Weakening consumer spending is curbing shipping demand and freight rates, transport giant CMA CGM said on Friday as it reported another jump in quarterly profits.
French-based CMA CGM, one of the world’s largest container lines, reported a net profit of $7.6 billion for the second quarter, up from $3.5 billion in the year-earlier period and also surpassing $7.2 billion in the first quarter.
Higher container revenues helped offset rising operating costs in the past quarter, including a near 75% year-on-year jump in ship fuelling costs, it said.
Echoing its peers, CMA CGM said economic pressures were starting to be felt in shipping, cooling intense demand for ocean transport since the coronavirus pandemic.
“The global decline in consumer spending, which was already perceptible this summer, will lead to more normal international trade conditions in the second half as well as to a downturn in shipping demand,” Rodolphe Saade, CMA CGM’s chairman and chief executive officer, said in a results statement.
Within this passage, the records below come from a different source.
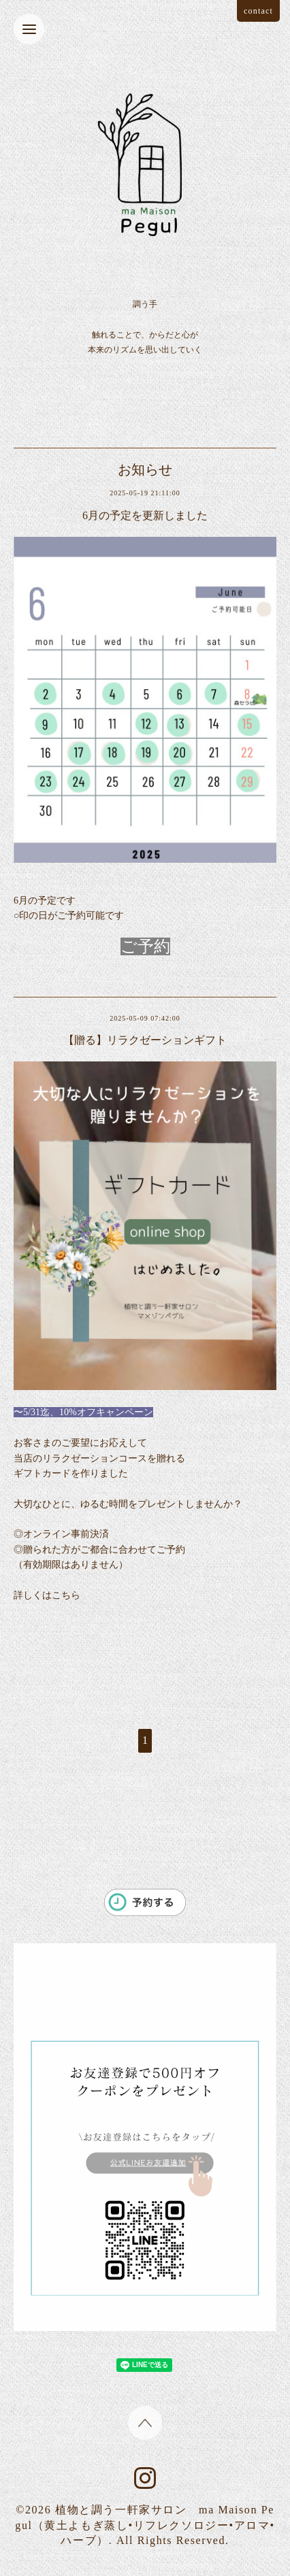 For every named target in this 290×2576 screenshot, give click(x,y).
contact (258, 11)
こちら (66, 1595)
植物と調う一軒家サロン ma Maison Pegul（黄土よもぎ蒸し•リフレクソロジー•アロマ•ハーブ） (144, 2525)
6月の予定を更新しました (145, 515)
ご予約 (145, 946)
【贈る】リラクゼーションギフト (145, 1040) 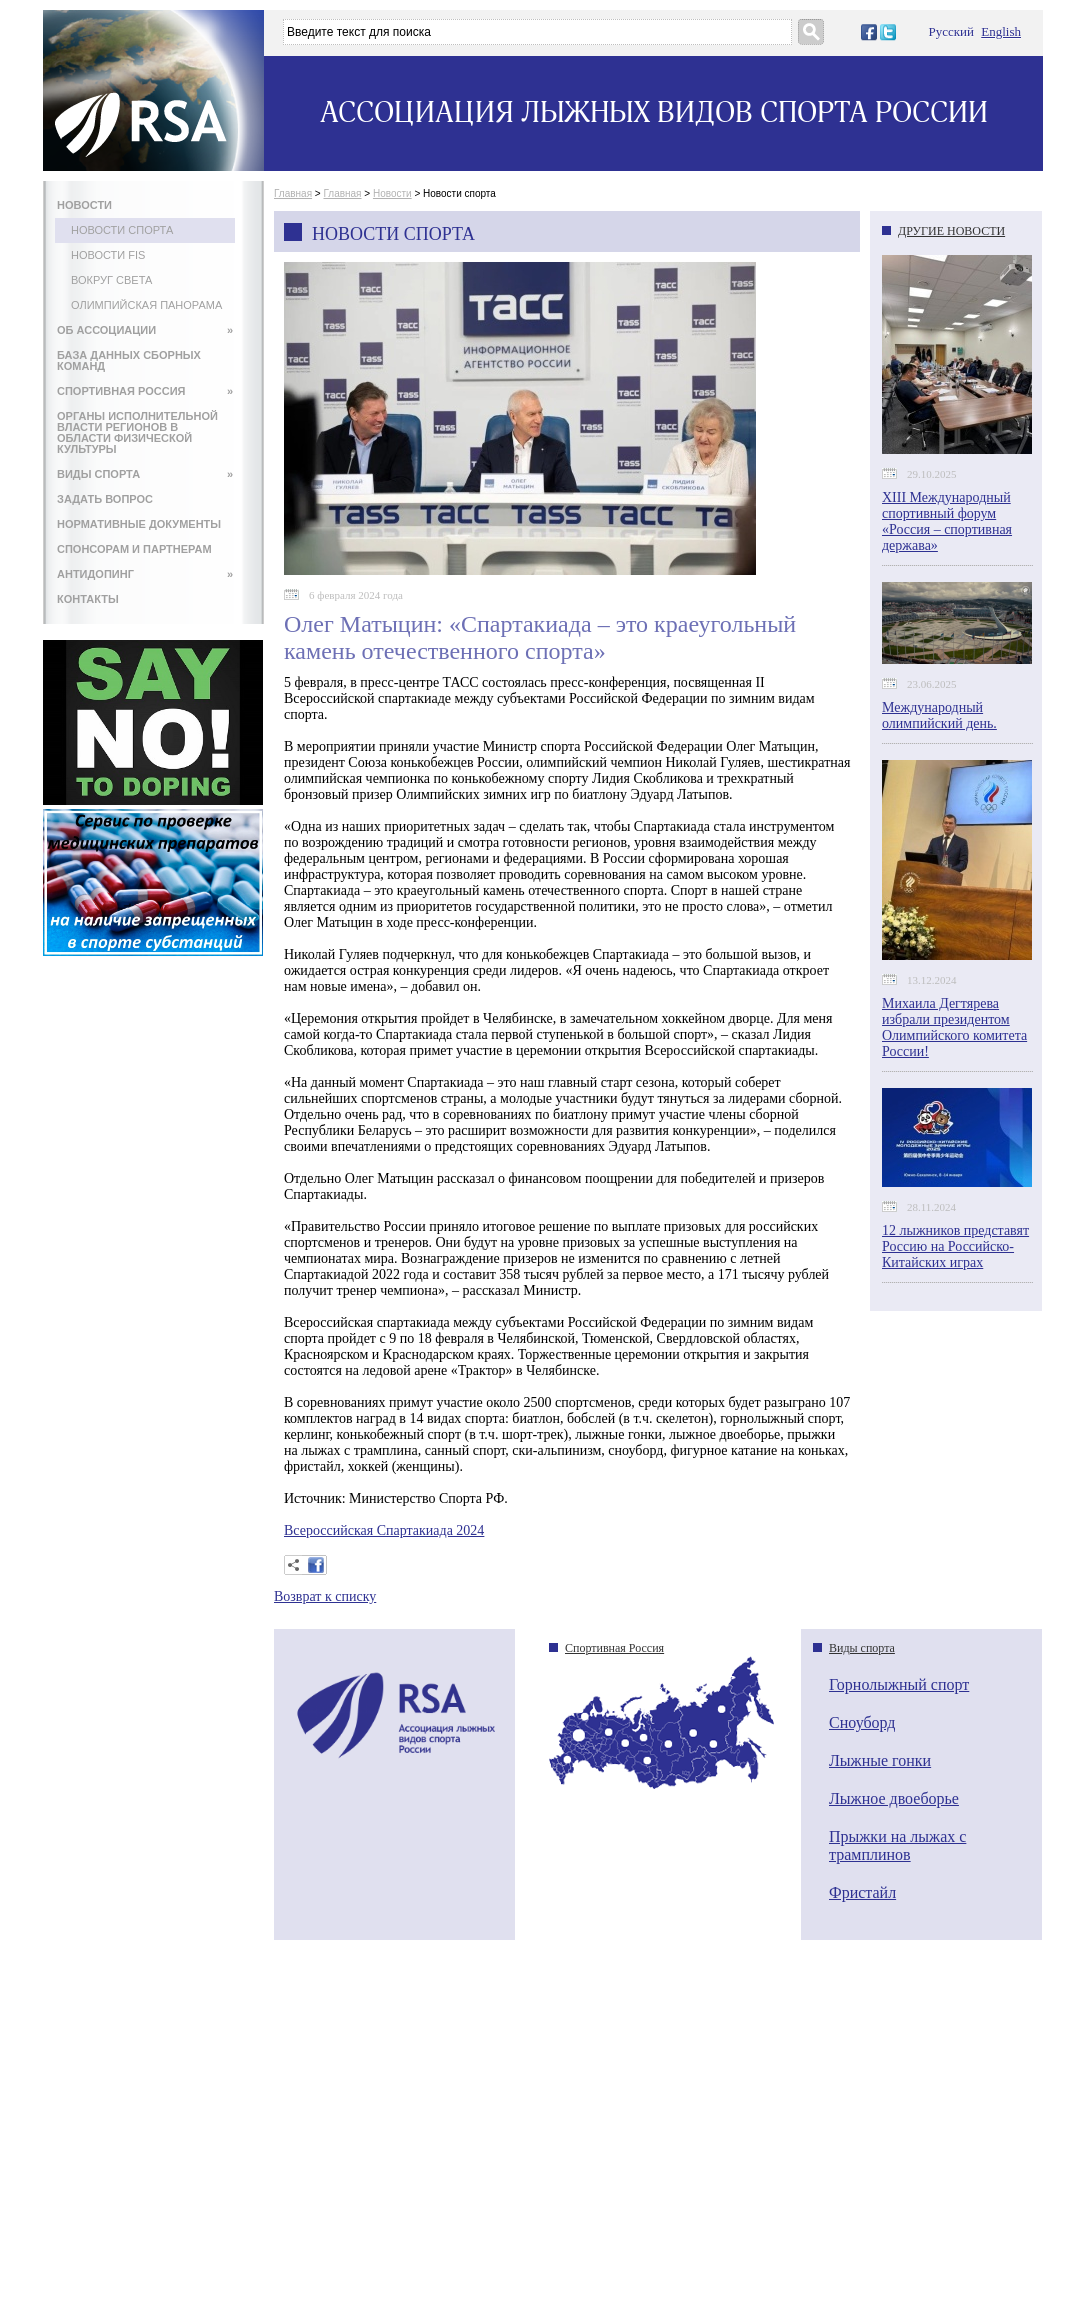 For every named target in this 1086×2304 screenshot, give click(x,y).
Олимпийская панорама (146, 305)
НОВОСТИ (84, 205)
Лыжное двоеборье (894, 1798)
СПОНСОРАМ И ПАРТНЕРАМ (134, 549)
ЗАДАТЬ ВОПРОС (105, 499)
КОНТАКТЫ (88, 599)
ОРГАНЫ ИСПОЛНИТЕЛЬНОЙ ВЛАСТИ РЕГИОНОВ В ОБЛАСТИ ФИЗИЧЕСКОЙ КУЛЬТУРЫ (137, 432)
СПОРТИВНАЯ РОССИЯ (145, 391)
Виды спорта (862, 1648)
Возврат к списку (325, 1596)
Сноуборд (862, 1722)
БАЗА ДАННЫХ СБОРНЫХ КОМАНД (129, 360)
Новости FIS (108, 255)
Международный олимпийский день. (939, 715)
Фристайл (862, 1892)
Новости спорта (122, 230)
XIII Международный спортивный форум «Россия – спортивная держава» (947, 521)
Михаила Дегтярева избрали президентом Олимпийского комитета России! (954, 1027)
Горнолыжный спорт (899, 1684)
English (1001, 31)
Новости (392, 193)
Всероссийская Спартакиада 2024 (384, 1530)
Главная (293, 193)
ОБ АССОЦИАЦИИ (145, 330)
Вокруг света (111, 280)
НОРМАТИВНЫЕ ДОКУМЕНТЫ (139, 524)
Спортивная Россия (614, 1648)
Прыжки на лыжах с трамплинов (897, 1845)
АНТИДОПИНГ (145, 574)
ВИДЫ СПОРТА (145, 474)
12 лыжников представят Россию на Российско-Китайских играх (955, 1246)
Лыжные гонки (880, 1760)
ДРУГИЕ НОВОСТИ (951, 231)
Easing demand in recent weeks has led to a decline in spot freight rates in some regions, added CMA CGM.
Container volumes shipped by the group fell 1.3% year on year in the second quarter due to persisting congestion at ports, although the level was up 6% from the first quarter.
Soaring profits at the group, privately controlled by the Saade family, prompted the French government to call on the company this year to help cushion inflation pressures. CMA CGM responded with shipping rate discounts for cargoes to France.
The group, which says it re-invests 90% of profits in its activities, has expanded in non-maritime logistics and this year become a shareholder of Air France-KLM as part of an air cargo partnership.